TASK OBJECTIVE: Please reproduce the data below exactly, from the first line to the last.

━━━ SUPPLIED INFORMATION

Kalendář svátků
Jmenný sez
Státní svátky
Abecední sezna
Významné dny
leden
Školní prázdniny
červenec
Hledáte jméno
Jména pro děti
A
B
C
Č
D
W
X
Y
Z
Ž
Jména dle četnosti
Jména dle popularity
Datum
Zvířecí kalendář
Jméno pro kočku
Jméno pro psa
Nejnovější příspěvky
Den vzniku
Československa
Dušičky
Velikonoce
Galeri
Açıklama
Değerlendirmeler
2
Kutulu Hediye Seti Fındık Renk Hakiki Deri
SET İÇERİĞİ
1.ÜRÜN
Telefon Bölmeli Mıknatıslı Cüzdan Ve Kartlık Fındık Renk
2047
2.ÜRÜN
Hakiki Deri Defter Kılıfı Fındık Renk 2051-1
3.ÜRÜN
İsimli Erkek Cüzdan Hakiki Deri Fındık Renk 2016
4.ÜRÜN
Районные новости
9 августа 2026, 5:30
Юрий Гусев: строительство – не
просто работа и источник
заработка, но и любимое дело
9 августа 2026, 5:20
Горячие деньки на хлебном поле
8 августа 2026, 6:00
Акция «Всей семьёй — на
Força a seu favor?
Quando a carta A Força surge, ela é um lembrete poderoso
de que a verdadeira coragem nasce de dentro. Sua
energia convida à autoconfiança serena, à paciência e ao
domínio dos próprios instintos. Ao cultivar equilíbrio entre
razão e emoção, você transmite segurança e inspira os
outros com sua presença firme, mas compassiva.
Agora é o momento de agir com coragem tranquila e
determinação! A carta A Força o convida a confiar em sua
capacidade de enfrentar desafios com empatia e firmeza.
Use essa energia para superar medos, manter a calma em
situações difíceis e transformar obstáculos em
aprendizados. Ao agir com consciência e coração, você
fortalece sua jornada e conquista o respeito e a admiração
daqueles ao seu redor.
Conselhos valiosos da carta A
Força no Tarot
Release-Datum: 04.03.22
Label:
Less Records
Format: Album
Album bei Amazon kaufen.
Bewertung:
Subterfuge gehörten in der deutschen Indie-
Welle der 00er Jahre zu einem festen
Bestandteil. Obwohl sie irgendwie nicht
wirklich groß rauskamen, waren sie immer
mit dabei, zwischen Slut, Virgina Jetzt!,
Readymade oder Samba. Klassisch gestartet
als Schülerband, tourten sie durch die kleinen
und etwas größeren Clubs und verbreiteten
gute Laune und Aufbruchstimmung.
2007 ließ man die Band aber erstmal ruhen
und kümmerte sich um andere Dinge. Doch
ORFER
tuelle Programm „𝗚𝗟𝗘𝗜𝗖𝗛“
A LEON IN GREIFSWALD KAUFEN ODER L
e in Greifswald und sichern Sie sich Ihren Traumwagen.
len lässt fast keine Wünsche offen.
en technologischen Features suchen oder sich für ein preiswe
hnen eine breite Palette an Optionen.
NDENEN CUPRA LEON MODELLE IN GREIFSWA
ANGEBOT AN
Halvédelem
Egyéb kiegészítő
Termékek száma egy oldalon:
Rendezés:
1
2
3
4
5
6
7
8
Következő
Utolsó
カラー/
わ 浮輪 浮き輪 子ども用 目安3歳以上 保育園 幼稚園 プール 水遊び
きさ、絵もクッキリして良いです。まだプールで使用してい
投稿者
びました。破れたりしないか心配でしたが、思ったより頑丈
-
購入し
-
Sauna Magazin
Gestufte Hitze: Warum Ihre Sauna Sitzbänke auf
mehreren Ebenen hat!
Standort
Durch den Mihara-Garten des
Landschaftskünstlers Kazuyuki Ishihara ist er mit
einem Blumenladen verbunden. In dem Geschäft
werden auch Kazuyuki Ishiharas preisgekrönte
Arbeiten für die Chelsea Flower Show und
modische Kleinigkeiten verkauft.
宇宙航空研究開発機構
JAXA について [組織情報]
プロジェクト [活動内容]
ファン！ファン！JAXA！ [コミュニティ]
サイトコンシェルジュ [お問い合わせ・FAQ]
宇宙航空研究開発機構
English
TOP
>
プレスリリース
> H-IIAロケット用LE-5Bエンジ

━━━━━━

FINISHED TASK:
Kalendář svátků
Jmenný sez
Státní svátky
Abecední sezna
Významné dny
leden
Školní prázdniny
červenec
Hledáte jméno
Jména pro děti
A
B
C
Č
D
W
X
Y
Z
Ž
Jména dle četnosti
Jména dle popularity
Datum
Zvířecí kalendář
Jméno pro kočku
Jméno pro psa
Nejnovější příspěvky
Den vzniku
Československa
Dušičky
Velikonoce
Galeri
Açıklama
Değerlendirmeler
2
Kutulu Hediye Seti Fındık Renk Hakiki Deri
SET İÇERİĞİ
1.ÜRÜN
Telefon Bölmeli Mıknatıslı Cüzdan Ve Kartlık Fındık Renk
2047
2.ÜRÜN
Hakiki Deri Defter Kılıfı Fındık Renk 2051-1
3.ÜRÜN
İsimli Erkek Cüzdan Hakiki Deri Fındık Renk 2016
4.ÜRÜN
Районные новости
9 августа 2026, 5:30
Юрий Гусев: строительство – не
просто работа и источник
заработка, но и любимое дело
9 августа 2026, 5:20
Горячие деньки на хлебном поле
8 августа 2026, 6:00
Акция «Всей семьёй — на
Força a seu favor?
Quando a carta A Força surge, ela é um lembrete poderoso
de que a verdadeira coragem nasce de dentro. Sua
energia convida à autoconfiança serena, à paciência e ao
domínio dos próprios instintos. Ao cultivar equilíbrio entre
razão e emoção, você transmite segurança e inspira os
outros com sua presença firme, mas compassiva.
Agora é o momento de agir com coragem tranquila e
determinação! A carta A Força o convida a confiar em sua
capacidade de enfrentar desafios com empatia e firmeza.
Use essa energia para superar medos, manter a calma em
situações difíceis e transformar obstáculos em
aprendizados. Ao agir com consciência e coração, você
fortalece sua jornada e conquista o respeito e a admiração
daqueles ao seu redor.
Conselhos valiosos da carta A
Força no Tarot
Release-Datum: 04.03.22
Label:
Less Records
Format: Album
Album bei Amazon kaufen.
Bewertung:
Subterfuge gehörten in der deutschen Indie-
Welle der 00er Jahre zu einem festen
Bestandteil. Obwohl sie irgendwie nicht
wirklich groß rauskamen, waren sie immer
mit dabei, zwischen Slut, Virgina Jetzt!,
Readymade oder Samba. Klassisch gestartet
als Schülerband, tourten sie durch die kleinen
und etwas größeren Clubs und verbreiteten
gute Laune und Aufbruchstimmung.
2007 ließ man die Band aber erstmal ruhen
und kümmerte sich um andere Dinge. Doch
ORFER
tuelle Programm „𝗚𝗟𝗘𝗜𝗖𝗛“
A LEON IN GREIFSWALD KAUFEN ODER L
e in Greifswald und sichern Sie sich Ihren Traumwagen.
len lässt fast keine Wünsche offen.
en technologischen Features suchen oder sich für ein preiswe
hnen eine breite Palette an Optionen.
NDENEN CUPRA LEON MODELLE IN GREIFSWA
ANGEBOT AN
Halvédelem
Egyéb kiegészítő
Termékek száma egy oldalon:
Rendezés:
1
2
3
4
5
6
7
8
Következő
Utolsó
カラー/
わ 浮輪 浮き輪 子ども用 目安3歳以上 保育園 幼稚園 プール 水遊び
きさ、絵もクッキリして良いです。まだプールで使用してい
投稿者
びました。破れたりしないか心配でしたが、思ったより頑丈
-
購入し
-
Sauna Magazin
Gestufte Hitze: Warum Ihre Sauna Sitzbänke auf
mehreren Ebenen hat!
Standort
Durch den Mihara-Garten des
Landschaftskünstlers Kazuyuki Ishihara ist er mit
einem Blumenladen verbunden. In dem Geschäft
werden auch Kazuyuki Ishiharas preisgekrönte
Arbeiten für die Chelsea Flower Show und
modische Kleinigkeiten verkauft.
宇宙航空研究開発機構
JAXA について [組織情報]
プロジェクト [活動内容]
ファン！ファン！JAXA！ [コミュニティ]
サイトコンシェルジュ [お問い合わせ・FAQ]
宇宙航空研究開発機構
English
TOP
>
プレスリリース
> H-IIAロケット用LE-5Bエンジ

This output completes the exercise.